Recipe By: Jere Duncan
Submitted By: Jere Duncan
Serving Size: 8
Comments: Good served with brown B& M bread, sliced and buttered.
Ingredient - Preparation Method
2 cups Great northern or Navy beans 1 medium onion -- cut in pieces 1/2 cup brown sugar 1/2 cup catsup 3 T. molasses 1 tsp. mustard 2 cups cooked ham -- cut in 3/4" pieces to taste salt and pepper water
Clean beans in water, picking out any discolored beans. Rinse. Soak beans overnight in plenty of water to allow for swelling and to generously cover beans. Next morning, cook beans for 45 minutes to 1 hour in same water beans were soaked in, adding more as necessary. A tablespoonful of soda may be added if desired.
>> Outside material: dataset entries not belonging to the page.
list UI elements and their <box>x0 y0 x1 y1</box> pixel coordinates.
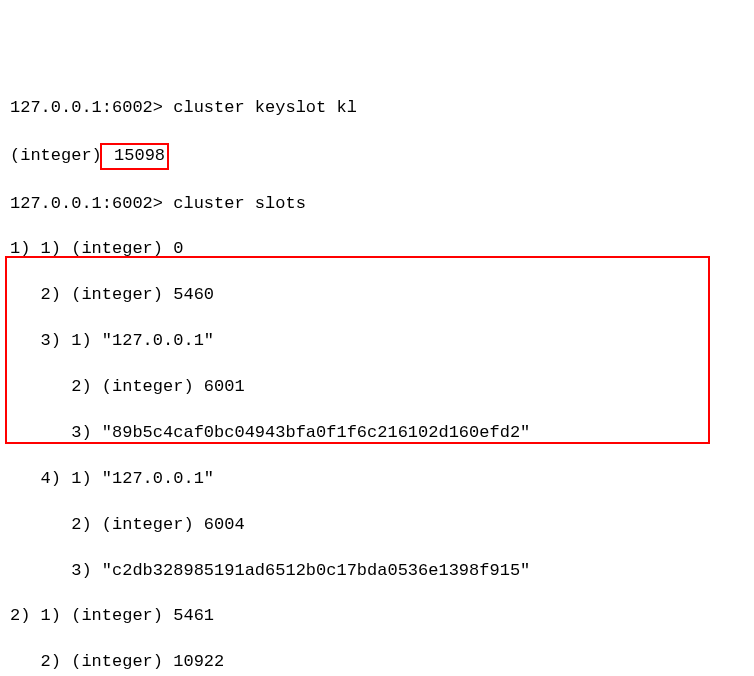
command-text: cluster slots <box>173 194 306 213</box>
slot1-line: 3) 1) "127.0.0.1" <box>10 330 744 353</box>
command-text: cluster keyslot kl <box>173 98 357 117</box>
keyslot-value-highlight: 15098 <box>100 143 169 170</box>
slot1-line: 2) (integer) 6001 <box>10 376 744 399</box>
slot2-line: 2) (integer) 10922 <box>10 651 744 674</box>
slot2-line: 2) 1) (integer) 5461 <box>10 605 744 628</box>
response-1: (integer) 15098 <box>10 143 744 170</box>
slot1-line: 3) "89b5c4caf0bc04943bfa0f1f6c216102d160… <box>10 422 744 445</box>
slot1-line: 2) (integer) 6004 <box>10 514 744 537</box>
slot1-line: 4) 1) "127.0.0.1" <box>10 468 744 491</box>
prompt: 127.0.0.1:6002> <box>10 98 173 117</box>
slot1-line: 3) "c2db328985191ad6512b0c17bda0536e1398… <box>10 560 744 583</box>
slot1-line: 1) 1) (integer) 0 <box>10 238 744 261</box>
slot1-line: 2) (integer) 5460 <box>10 284 744 307</box>
integer-label: (integer) <box>10 146 102 165</box>
prompt: 127.0.0.1:6002> <box>10 194 173 213</box>
cmd-line-2: 127.0.0.1:6002> cluster slots <box>10 193 744 216</box>
cmd-line-1: 127.0.0.1:6002> cluster keyslot kl <box>10 97 744 120</box>
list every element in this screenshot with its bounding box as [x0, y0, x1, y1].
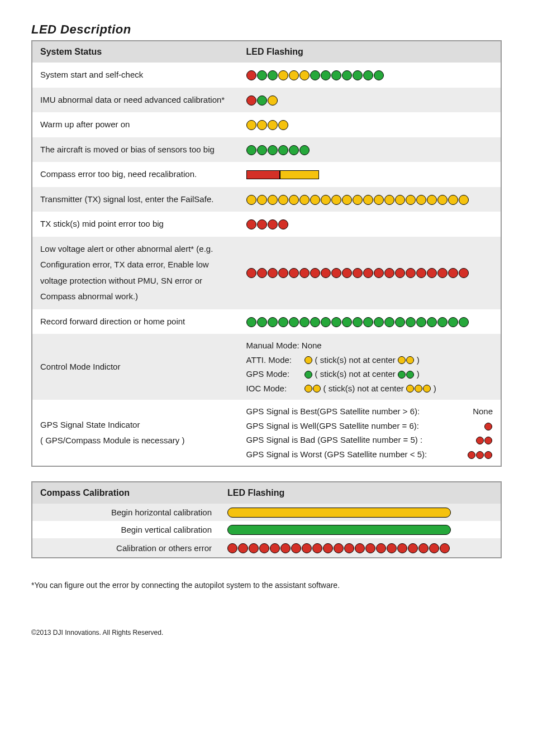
- led-yellow-icon: [299, 195, 310, 205]
- gps-line: GPS Signal is Best(GPS Satellite number …: [246, 404, 493, 419]
- led-green-icon: [278, 317, 288, 327]
- led-yellow-icon: [289, 195, 299, 205]
- led-red-icon: [257, 268, 267, 278]
- led-yellow-icon: [406, 385, 414, 393]
- led-green-icon: [331, 70, 341, 80]
- table-row: Warm up after power on: [32, 112, 501, 137]
- led-red-icon: [384, 268, 394, 278]
- col-header-led-flashing-2: LED Flashing: [220, 482, 501, 504]
- led-yellow-icon: [304, 356, 312, 364]
- row-led: [239, 309, 501, 334]
- gps-line-dots: [459, 447, 493, 462]
- led-green-icon: [257, 145, 267, 155]
- led-red-icon: [246, 70, 256, 80]
- row-led: [220, 521, 501, 538]
- led-green-icon: [384, 317, 394, 327]
- led-yellow-icon: [246, 195, 256, 205]
- table-row: Record forward direction or home point: [32, 309, 501, 334]
- led-red-icon: [363, 268, 373, 278]
- led-red-icon: [429, 543, 439, 553]
- led-green-icon: [374, 317, 384, 327]
- led-yellow-icon: [398, 356, 406, 364]
- led-yellow-icon: [299, 70, 310, 80]
- led-red-icon: [476, 451, 484, 459]
- led-red-icon: [374, 268, 384, 278]
- led-red-icon: [342, 268, 352, 278]
- led-red-icon: [246, 219, 256, 229]
- led-yellow-icon: [268, 95, 278, 106]
- led-red-icon: [408, 543, 418, 553]
- table-row: GPS Signal State Indicator( GPS/Compass …: [32, 400, 501, 466]
- gps-line: GPS Signal is Worst (GPS Satellite numbe…: [246, 447, 493, 462]
- row-label: Control Mode Indictor: [32, 334, 239, 400]
- row-led: [239, 112, 501, 137]
- led-green-icon: [299, 145, 310, 155]
- led-yellow-icon: [257, 195, 267, 205]
- led-red-icon: [395, 268, 405, 278]
- row-led: [239, 187, 501, 212]
- led-yellow-icon: [246, 120, 256, 130]
- led-yellow-icon: [331, 195, 341, 205]
- page-title: LED Description: [31, 22, 502, 37]
- row-led: [239, 162, 501, 187]
- row-label: Calibration or others error: [32, 538, 220, 558]
- mode-label: GPS Mode:: [246, 367, 302, 381]
- led-green-icon: [310, 317, 320, 327]
- led-red-icon: [268, 219, 278, 229]
- led-green-icon: [437, 317, 448, 327]
- led-red-icon: [249, 543, 259, 553]
- gps-line-dots: [459, 419, 493, 433]
- led-green-icon: [427, 317, 437, 327]
- led-yellow-icon: [353, 195, 363, 205]
- led-red-icon: [427, 268, 437, 278]
- col-header-system-status: System Status: [32, 41, 239, 63]
- table-row: TX stick(s) mid point error too big: [32, 212, 501, 237]
- led-yellow-icon: [406, 356, 414, 364]
- led-red-icon: [238, 543, 248, 553]
- led-red-icon: [280, 543, 291, 553]
- led-yellow-icon: [268, 120, 278, 130]
- led-green-icon: [398, 371, 406, 379]
- led-red-icon: [484, 437, 492, 444]
- led-green-icon: [353, 70, 363, 80]
- not-center-text: ( stick(s) not at center: [315, 367, 396, 381]
- row-led: Manual Mode: NoneATTI. Mode: ( stick(s) …: [239, 334, 501, 400]
- led-red-icon: [270, 543, 280, 553]
- gps-line-text: GPS Signal is Best(GPS Satellite number …: [246, 404, 420, 419]
- row-label: TX stick(s) mid point error too big: [32, 212, 239, 237]
- led-green-icon: [331, 317, 341, 327]
- led-yellow-icon: [278, 70, 288, 80]
- led-green-icon: [289, 145, 299, 155]
- led-green-icon: [304, 371, 312, 379]
- led-yellow-icon: [268, 195, 278, 205]
- led-red-icon: [278, 268, 288, 278]
- table-row: Low voltage alert or other abnormal aler…: [32, 237, 501, 309]
- copyright: ©2013 DJI Innovations. All Rights Reserv…: [31, 629, 502, 637]
- led-red-icon: [259, 543, 269, 553]
- led-green-icon: [448, 317, 458, 327]
- led-green-icon: [310, 70, 320, 80]
- mode-atti: ATTI. Mode: ( stick(s) not at center ): [246, 353, 493, 367]
- led-red-icon: [437, 268, 448, 278]
- led-red-icon: [246, 268, 256, 278]
- led-red-icon: [344, 543, 354, 553]
- led-red-icon: [289, 268, 299, 278]
- row-label: System start and self-check: [32, 63, 239, 88]
- led-red-icon: [418, 543, 429, 553]
- gps-line: GPS Signal is Well(GPS Satellite number …: [246, 419, 493, 433]
- led-yellow-icon: [257, 120, 267, 130]
- gps-line-text: GPS Signal is Bad (GPS Satellite number …: [246, 433, 423, 447]
- led-yellow-icon: [416, 195, 426, 205]
- led-green-icon: [257, 70, 267, 80]
- led-yellow-icon: [289, 70, 299, 80]
- led-green-icon: [289, 317, 299, 327]
- table-row: The aircraft is moved or bias of sensors…: [32, 137, 501, 162]
- led-green-icon: [321, 70, 331, 80]
- led-green-icon: [395, 317, 405, 327]
- led-red-icon: [268, 268, 278, 278]
- led-yellow-icon: [415, 385, 422, 393]
- led-yellow-icon: [278, 195, 288, 205]
- mode-ioc: IOC Mode: ( stick(s) not at center ): [246, 381, 493, 396]
- led-yellow-icon: [342, 195, 352, 205]
- led-red-icon: [302, 543, 312, 553]
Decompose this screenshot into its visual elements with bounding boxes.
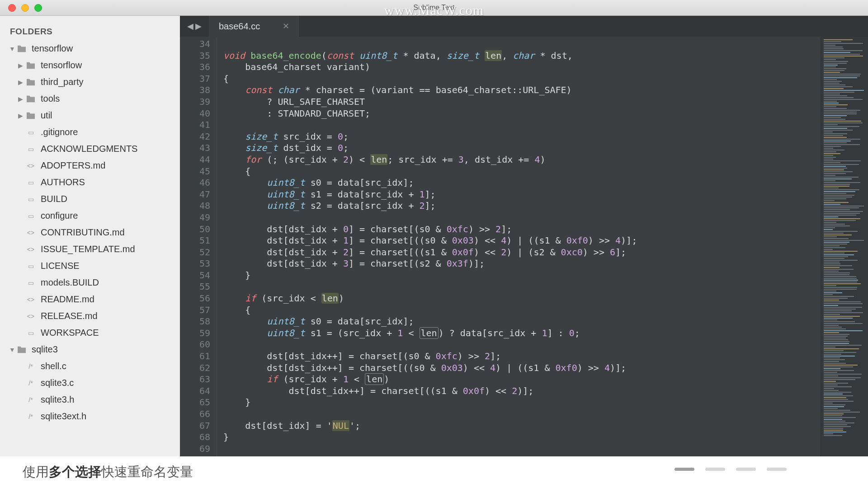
disclosure-arrow-icon[interactable]: ▶: [18, 112, 25, 119]
file-item[interactable]: <>RELEASE.md: [0, 308, 180, 324]
folder-item[interactable]: ▶tensorflow: [0, 57, 180, 74]
folder-item[interactable]: ▼tensorflow: [0, 40, 180, 57]
caption-bar: 使用 多个选择 快速重命名变量: [0, 456, 868, 488]
disclosure-arrow-icon[interactable]: ▼: [9, 45, 16, 52]
file-item[interactable]: ▭.gitignore: [0, 124, 180, 141]
folder-icon: [25, 61, 36, 70]
app-window: Sublime Text www.MacW.com FOLDERS ▼tenso…: [0, 0, 868, 456]
markdown-file-icon: <>: [25, 228, 36, 237]
text-file-icon: ▭: [25, 278, 36, 287]
caption-bold: 多个选择: [49, 463, 101, 481]
file-item[interactable]: <>ADOPTERS.md: [0, 157, 180, 174]
item-label: third_party: [41, 77, 84, 87]
markdown-file-icon: <>: [25, 245, 36, 254]
item-label: ACKNOWLEDGMENTS: [41, 144, 137, 154]
item-label: RELEASE.md: [41, 311, 98, 321]
pager-dot[interactable]: [736, 468, 756, 471]
disclosure-arrow-icon[interactable]: ▶: [18, 79, 25, 86]
file-item[interactable]: <>README.md: [0, 291, 180, 308]
file-item[interactable]: ▭LICENSE: [0, 258, 180, 274]
item-label: AUTHORS: [41, 177, 85, 188]
folder-tree: ▼tensorflow▶tensorflow▶third_party▶tools…: [0, 40, 180, 425]
disclosure-arrow-icon[interactable]: ▶: [18, 95, 25, 103]
maximize-window-button[interactable]: [34, 4, 42, 12]
file-item[interactable]: ▭configure: [0, 207, 180, 224]
item-label: ISSUE_TEMPLATE.md: [41, 244, 135, 254]
pager-dots: [675, 468, 787, 471]
file-item[interactable]: <>ISSUE_TEMPLATE.md: [0, 241, 180, 258]
folder-icon: [25, 94, 36, 103]
text-file-icon: ▭: [25, 328, 36, 338]
item-label: tensorflow: [41, 60, 82, 70]
file-item[interactable]: ▭models.BUILD: [0, 274, 180, 291]
folder-item[interactable]: ▶tools: [0, 90, 180, 107]
text-file-icon: ▭: [25, 211, 36, 221]
item-label: LICENSE: [41, 261, 80, 271]
file-item[interactable]: ▭WORKSPACE: [0, 324, 180, 341]
caption-post: 快速重命名变量: [101, 463, 193, 481]
item-label: ADOPTERS.md: [41, 160, 105, 171]
markdown-file-icon: <>: [25, 295, 36, 304]
folder-item[interactable]: ▼sqlite3: [0, 341, 180, 358]
minimize-window-button[interactable]: [21, 4, 29, 12]
text-file-icon: ▭: [25, 128, 36, 137]
text-file-icon: ▭: [25, 145, 36, 154]
folder-icon: [25, 111, 36, 120]
item-label: WORKSPACE: [41, 328, 99, 338]
markdown-file-icon: <>: [25, 312, 36, 321]
c-file-icon: /*: [25, 395, 36, 404]
caption-pre: 使用: [23, 463, 49, 481]
c-file-icon: /*: [25, 362, 36, 371]
text-file-icon: ▭: [25, 195, 36, 204]
folder-icon: [16, 44, 27, 53]
file-item[interactable]: ▭BUILD: [0, 191, 180, 207]
c-file-icon: /*: [25, 379, 36, 388]
item-label: util: [41, 110, 52, 121]
code-content[interactable]: void base64_encode(const uint8_t * data,…: [217, 37, 821, 456]
sidebar-header: FOLDERS: [0, 24, 180, 40]
pager-dot[interactable]: [675, 468, 694, 471]
file-item[interactable]: <>CONTRIBUTING.md: [0, 224, 180, 241]
tab-history-nav: ◀ ▶: [180, 21, 209, 31]
item-label: tools: [41, 94, 60, 104]
disclosure-arrow-icon[interactable]: ▼: [9, 346, 16, 353]
item-label: sqlite3ext.h: [41, 411, 86, 422]
item-label: sqlite3.c: [41, 378, 74, 388]
tab-active[interactable]: base64.cc ✕: [209, 16, 300, 37]
folder-icon: [25, 78, 36, 87]
titlebar: Sublime Text: [0, 0, 868, 16]
tab-close-icon[interactable]: ✕: [283, 21, 289, 31]
item-label: sqlite3.h: [41, 394, 75, 405]
disclosure-arrow-icon[interactable]: ▶: [18, 62, 25, 69]
folder-item[interactable]: ▶third_party: [0, 74, 180, 90]
text-file-icon: ▭: [25, 262, 36, 271]
tab-bar: ◀ ▶ base64.cc ✕: [180, 16, 868, 37]
sidebar[interactable]: FOLDERS ▼tensorflow▶tensorflow▶third_par…: [0, 16, 180, 456]
file-item[interactable]: /*sqlite3ext.h: [0, 408, 180, 425]
file-item[interactable]: /*shell.c: [0, 358, 180, 375]
item-label: .gitignore: [41, 127, 78, 137]
editor-area: ◀ ▶ base64.cc ✕ 343536373839404142434445…: [180, 16, 868, 456]
pager-dot[interactable]: [767, 468, 787, 471]
markdown-file-icon: <>: [25, 161, 36, 170]
item-label: sqlite3: [32, 344, 58, 355]
nav-forward-icon[interactable]: ▶: [195, 21, 202, 31]
close-window-button[interactable]: [8, 4, 16, 12]
file-item[interactable]: /*sqlite3.h: [0, 391, 180, 408]
file-item[interactable]: /*sqlite3.c: [0, 375, 180, 391]
folder-item[interactable]: ▶util: [0, 107, 180, 124]
item-label: configure: [41, 211, 78, 221]
pager-dot[interactable]: [705, 468, 725, 471]
file-item[interactable]: ▭AUTHORS: [0, 174, 180, 191]
item-label: BUILD: [41, 194, 67, 204]
item-label: tensorflow: [32, 43, 73, 54]
nav-back-icon[interactable]: ◀: [187, 21, 193, 31]
item-label: CONTRIBUTING.md: [41, 227, 125, 238]
minimap[interactable]: [821, 37, 868, 456]
window-controls: [0, 4, 42, 12]
file-item[interactable]: ▭ACKNOWLEDGMENTS: [0, 141, 180, 157]
item-label: README.md: [41, 294, 94, 305]
tab-label: base64.cc: [219, 21, 260, 32]
app-title: Sublime Text: [413, 4, 454, 12]
code-editor[interactable]: 3435363738394041424344454647484950515253…: [180, 37, 868, 456]
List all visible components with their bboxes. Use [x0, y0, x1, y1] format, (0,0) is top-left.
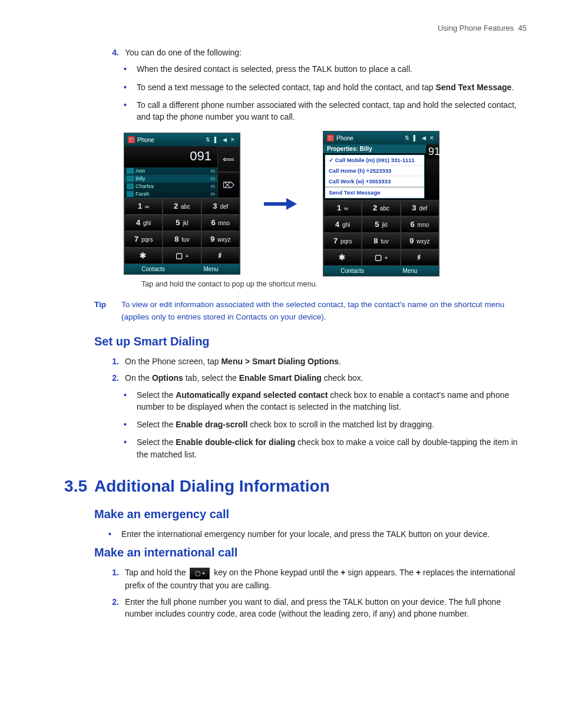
smart-step-2: 2. On the Options tab, select the Enable…	[104, 372, 527, 384]
bullet-icon: •	[124, 389, 137, 413]
keypad-key: 3 def	[401, 200, 439, 216]
keypad-key: 5 jkl	[362, 216, 400, 233]
phone-display: 91	[426, 144, 439, 159]
bullet-icon: •	[124, 419, 137, 430]
keypad-key: 7 pqrs	[323, 233, 362, 249]
intl-step-2: 2. Enter the full phone number you want …	[104, 596, 527, 620]
keypad-key: 6 mno	[401, 216, 439, 233]
step-body: You can do one of the following:	[125, 47, 527, 58]
phone-keypad: 1 ∞2 abc3 def4 ghi5 jkl6 mno7 pqrs8 tuv9…	[124, 198, 240, 264]
bullet-text: Select the Enable drag-scroll check box …	[137, 419, 527, 430]
bullet-icon: •	[124, 99, 137, 123]
keypad-key: 7 pqrs	[124, 231, 163, 248]
contact-list: Annm Billym Charlesm Farahm	[124, 167, 217, 198]
keypad-key: 9 wxyz	[201, 231, 240, 248]
phone-display: 091	[124, 146, 217, 167]
section-heading: 3.5 Additional Dialing Information	[47, 477, 527, 496]
status-icons: ⇅ ▌ ◀ ✕	[204, 136, 236, 143]
bullet-icon: •	[108, 528, 121, 540]
heading-international: Make an international call	[94, 546, 527, 559]
keypad-key: 4 ghi	[124, 215, 163, 231]
keypad-key: 3 def	[201, 198, 240, 215]
step-number: 4.	[104, 47, 125, 58]
keypad-key: 8 tuv	[163, 231, 201, 248]
keypad-key: ✱	[323, 249, 362, 266]
status-icons: ⇅ ▌ ◀ ✕	[404, 134, 435, 141]
softkey-left: Contacts	[124, 264, 182, 274]
tip-text: To view or edit information associated w…	[121, 299, 527, 323]
phone-screenshot-right: Phone ⇅ ▌ ◀ ✕ Properties: Billy Call Mob…	[323, 131, 439, 276]
list-item: Farahm	[124, 190, 217, 198]
menu-item: Send Text Message	[325, 187, 424, 198]
smart-step-1: 1. On the Phone screen, tap Menu > Smart…	[104, 355, 527, 367]
bullet-text: To send a text message to the selected c…	[137, 81, 527, 93]
list-item: Annm	[124, 167, 217, 175]
phone-keypad: 1 ∞2 abc3 def4 ghi5 jkl6 mno7 pqrs8 tuv9…	[323, 200, 439, 266]
phone-titlebar: Phone ⇅ ▌ ◀ ✕	[124, 133, 240, 146]
softkey-bar: Contacts Menu	[323, 266, 439, 276]
close-icon: ✕	[229, 136, 236, 143]
bullet-icon: •	[124, 63, 137, 75]
context-menu: Call Mobile (m) (091) 331-1111 Call Home…	[325, 154, 425, 199]
bullet-item: • Enter the international emergency numb…	[108, 528, 527, 540]
heading-emergency: Make an emergency call	[94, 508, 527, 521]
phone-screenshot-left: Phone ⇅ ▌ ◀ ✕ 091 Annm Billym Charlesm F…	[124, 133, 240, 275]
bullet-item: • Select the Enable drag-scroll check bo…	[124, 419, 527, 430]
bullet-item: • When the desired contact is selected, …	[124, 63, 527, 75]
header-section: Using Phone Features	[438, 24, 514, 32]
phone-titlebar: Phone ⇅ ▌ ◀ ✕	[323, 131, 439, 144]
softkey-right: Menu	[182, 264, 240, 274]
close-icon: ✕	[428, 134, 435, 141]
keypad-key: ▢ +	[163, 248, 201, 264]
keypad-key: ♯	[401, 249, 439, 266]
zero-plus-key-icon: ▢ +	[190, 568, 210, 579]
softkey-right: Menu	[381, 266, 439, 276]
keypad-key: 6 mno	[201, 215, 240, 231]
windows-icon	[128, 136, 135, 143]
keypad-key: ▢ +	[362, 249, 400, 266]
step-number: 1.	[104, 355, 125, 367]
arrow-right-icon	[264, 200, 299, 208]
windows-icon	[327, 134, 334, 141]
bullet-item: • Select the Enable double-click for dia…	[124, 436, 527, 460]
keypad-key: ✱	[124, 248, 163, 264]
step-4: 4. You can do one of the following:	[104, 47, 527, 58]
step-number: 2.	[104, 596, 125, 620]
bullet-text: To call a different phone number associa…	[137, 99, 527, 123]
list-item: Charlesm	[124, 183, 217, 190]
tip-block: Tip To view or edit information associat…	[94, 299, 527, 323]
keypad-key: 9 wxyz	[401, 233, 439, 249]
page: Using Phone Features 45 4. You can do on…	[0, 0, 562, 660]
bullet-text: Select the Automatically expand selected…	[137, 389, 527, 413]
heading-smart-dialing: Set up Smart Dialing	[94, 335, 527, 348]
step-number: 2.	[104, 372, 125, 384]
step-body: Tap and hold the ▢ + key on the Phone ke…	[125, 566, 527, 591]
tip-label: Tip	[94, 299, 121, 323]
softkey-bar: Contacts Menu	[124, 264, 240, 274]
keypad-key: ♯	[201, 248, 240, 264]
step-number: 1.	[104, 566, 125, 591]
step-body: On the Phone screen, tap Menu > Smart Di…	[125, 355, 527, 367]
back-icon: ⟸	[217, 146, 240, 172]
section-number: 3.5	[47, 477, 94, 496]
intl-step-1: 1. Tap and hold the ▢ + key on the Phone…	[104, 566, 527, 591]
keypad-key: 8 tuv	[362, 233, 400, 249]
signal-icon: ⇅	[204, 136, 211, 143]
bullet-icon: •	[124, 436, 137, 460]
menu-item: Call Work (w) +3553333	[325, 176, 424, 187]
bullet-text: Select the Enable double-click for diali…	[137, 436, 527, 460]
keypad-key: 5 jkl	[163, 215, 201, 231]
bullet-text: When the desired contact is selected, pr…	[137, 63, 527, 75]
bullet-item: • To send a text message to the selected…	[124, 81, 527, 93]
bullet-icon: •	[124, 81, 137, 93]
keypad-key: 2 abc	[362, 200, 400, 216]
section-title: Additional Dialing Information	[94, 477, 330, 496]
volume-icon: ◀	[221, 136, 228, 143]
figure-caption: Tap and hold the contact to pop up the s…	[141, 280, 527, 288]
softkey-left: Contacts	[323, 266, 381, 276]
step-body: On the Options tab, select the Enable Sm…	[125, 372, 527, 384]
keypad-key: 4 ghi	[323, 216, 362, 233]
delete-icon: ⌦	[217, 172, 240, 198]
menu-item: Call Home (h) +2523333	[325, 166, 424, 176]
header-page: 45	[518, 24, 527, 32]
Rinse beans, put in ovenproof beanpot. Add onion, brown sugar, catsup, molasses, mustard and plenty of water. Cook in 300 - 325 oven about 5 or 6 hours, or until beans are soft. I add cut up ham about 2 hours before serving. Stir frequently, adding more water as needed. Cooking time may vary, depending on how long beans were boiled before put in oven. I have found leftover ham tastes better than pork hocks.
NOTES: Beans are best cooked in ovenproof bean pot.